Lire aussi : Vidéo. Une fusée Soyouz s'envole vers l'ISS avec trois astronautes à bord

Depuis le retour sur Terre de trois astronautes le 4 octobre, il ne reste plus que trois occupants à bord de l’ISS actuellement, dont l’Allemand Alexander Gerst. Ces derniers devaient rentrer sur Terre le 13 décembre. Ils vont très probablement prolonger leur mission d’au moins quelques semaines, dans l’espoir que la Russie résolve ses soucis techniques. Mais ils ne pourront pas rester éternellement en orbite. Si les réserves d’eau et de nourriture sont amplement suffisantes, la durée de vie en orbite de la capsule Soyouz avec laquelle ils sont censés revenir sur Terre est en principe limitée à 200 jours (six mois environ). Elle pourrait peut-être être légèrement étendue, mais pas pendant plusieurs mois.

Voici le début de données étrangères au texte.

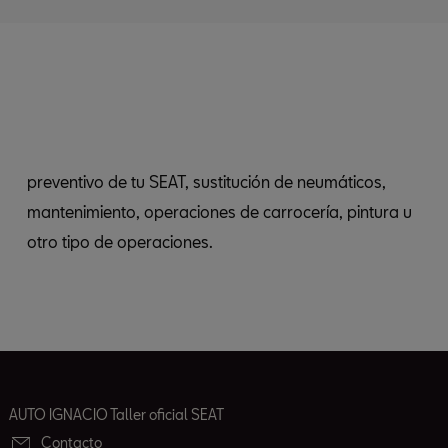
otro tipo de operaciones.
AUTO IGNACIO Taller oficial SEAT
Contacto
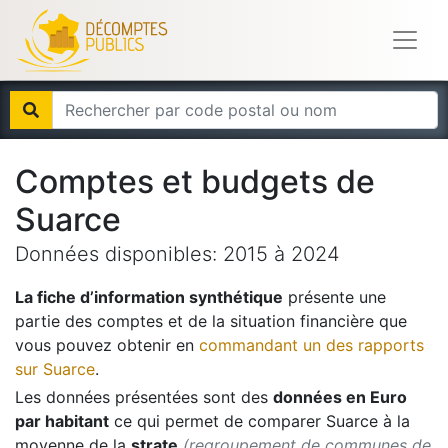
Comptes et budgets de
Suarce
Données disponibles:
2015
à
2024
La fiche d’information synthétique
présente une
partie des comptes et de la situation financière que
vous pouvez obtenir en
commandant un des rapports
sur
Suarce
.
Les données présentées sont des
données en Euro
par habitant
ce qui permet de comparer
Suarce
à la
moyenne de la
strate
(regroupement de communes de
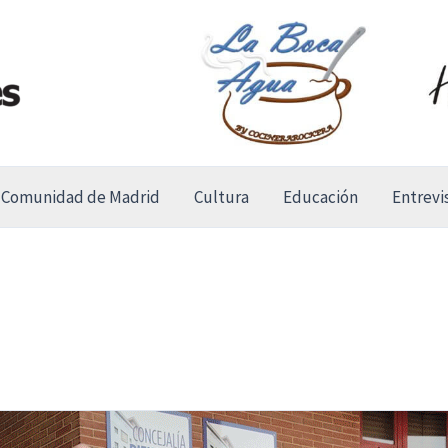
Comunidad de Madrid
Cultura
Educación
Entrevi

L’Agence spatiale européenne (ESA) a simplement précisé que «ce tir avorté aura un impact sur le planning proche de l’ISS et sur la mission Horizons de l’astronaute de l’ESA Alexander Gerst. Nous ne pouvons pas faire davantage de commentaires pour le moment». Depuis l’an 2000, jamais l’ISS n’est resté inoccupée, ne serait-ce qu’une seule journée. Le risque n’a jamais été aussi grand de la voir abandonnée. Au moins temporairement.